Washington Alley
They found me lying in the gutter. It was all I had left. Dubya's two goons weren't smiling and something told me they weren't feeling very sociable. I wanted to rub my skull to clear out the cobwebs but they wouldn't let me.
One of them shouted something in my ear that made the pounding in my head worse. The other pushed a beefy hand into his overcoat and pulled out the Sunday NY Times. He shoved it in my face. Uh oh. I guess they didn't like that crack about my faith in their boss being "misplaced."
A voice from inside the black sedan said, "Pick him up and clean him up. We'll take him back to the White House."
I recognized the voice. I said, "Turd Blossom, you forgot something. You forgot I'm an 'ex' aide."
Karl Rove had found me.
His eyes were blanks.

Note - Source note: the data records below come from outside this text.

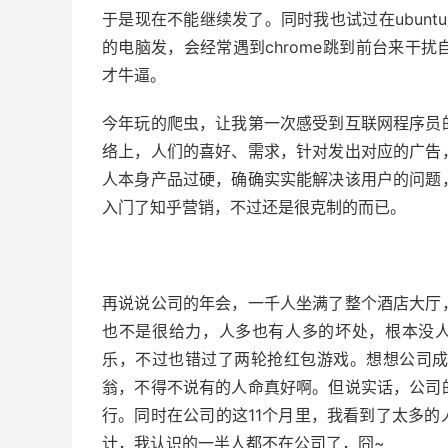
于是现在不能继续发了。同时我也试过在ubunt
的电脑发，会经常遇到chrome跳到前台来干
才牛逼。
今年玩的爬虫，让我第一次感受到互联网程序员
络上，人们的喜好、需求，针对发出对应的广告
人本身产品过硬，确确实实能解决该用户的问题
入门了知乎营销，不过还是很克制的而已。
再说说公司的年会，一千人坐满了整个酒店大厅
也不是很给力，人多也有人多的坏处，根本没
乐，不过也错过了两轮抢红包游戏。想想公司成
翁，不得不说有的人命真好啊。但说实话，公司
行。同时在公司的这11个月里，我看到了太多
计，我认识的一半人都不在公司了，囧~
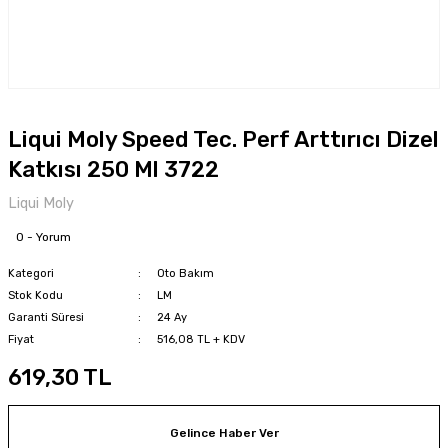
Liqui Moly Speed Tec. Perf Arttırıcı Dizel
Katkısı 250 Ml 3722
Liqui Moly
0 - Yorum
Kategori
Oto Bakım
Stok Kodu
LM
Garanti Süresi
24 Ay
Fiyat
516,08 TL + KDV
619,30 TL
Gelince Haber Ver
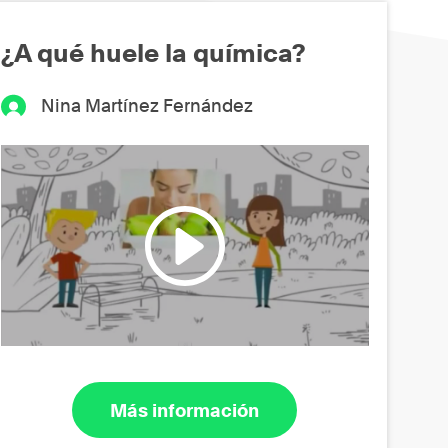
¿A qué huele la química?
Nina Martínez Fernández
Más información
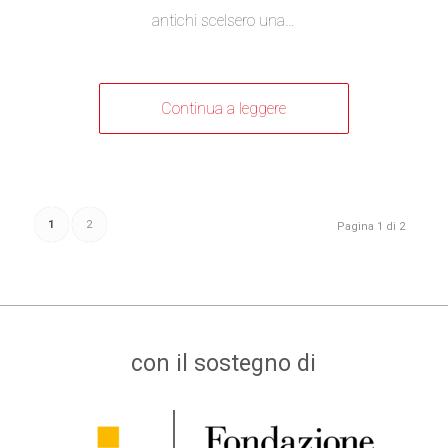
antichi scelsero una…
Continua a leggere
1
2
Pagina 1 di 2
con il sostegno di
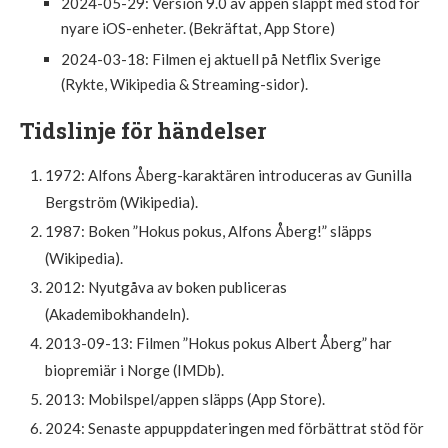
2024-05-29
: Version 9.0 av appen släppt med stöd för
nyare iOS-enheter. (Bekräftat, App Store)
2024-03-18
: Filmen ej aktuell på Netflix Sverige
(Rykte, Wikipedia & Streaming-sidor).
Tidslinje för händelser
1972: Alfons Åberg-karaktären introduceras av Gunilla
Bergström (
Wikipedia
).
1987: Boken ”Hokus pokus, Alfons Åberg!” släpps
(
Wikipedia
).
2012: Nyutgåva av boken publiceras
(
Akademibokhandeln
).
2013-09-13: Filmen ”Hokus pokus Albert Åberg” har
biopremiär i Norge (
IMDb
).
2013: Mobilspel/appen släpps (
App Store
).
2024: Senaste appuppdateringen med förbättrat stöd för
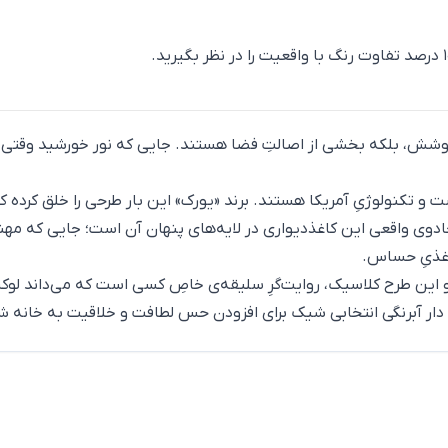
وشش، بلکه بخشی از اصالتِ فضا هستند. جایی که نور خورشید وقتی ر
 تکنولوژیِ آمریکا هستند. برند «یورک» این بار طرحی را خلق کرده که 
ا جادوی واقعی این کاغذدیواری در لایه‌های پنهان آن است؛ جایی که
کاغذیِ حساس.
و این طرح کلاسیک، روایت‌گرِ سلیقه‌ی خاصِ کسی است که می‌داند لوک
 دار آبرنگی انتخابی شیک برای افزودن حس لطافت و خلاقیت به خانه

His body was bloated and I could smell the stench of Washington zombie, a foul odor of stale blood on worsted wool.
"I've been looking for you, Dowd."
I got up slowly.
Rove started reading from a NY Times in a dull monotone.
"In a wide-ranging interview here, Mr. Dowd called for a withdrawal from Iraq and expressed his disappointment in Mr. Bush's leadership. He criticized the president as failing to call the nation to a shared sense of sacrifice at a time of war, failing to reach across the political divide to build consensus and ignoring the will of the people on Iraq. He said he believed the president had not moved aggressively enough to hold anyone accountable for the abuses at Abu Ghraib prison in Iraq, and that Mr. Bush still approached governing with a 'my way or the highway' mentality reinforced by a shrinking circle of trusted aides..."
I suddenly got a feeling up my spine and the back of my neck that told me things were starting to head south.
"I don't feel so good," I said.
"I'm afraid you're gonna feel a lot worse," Rove replied as his boys shoved me into the trunk of the car.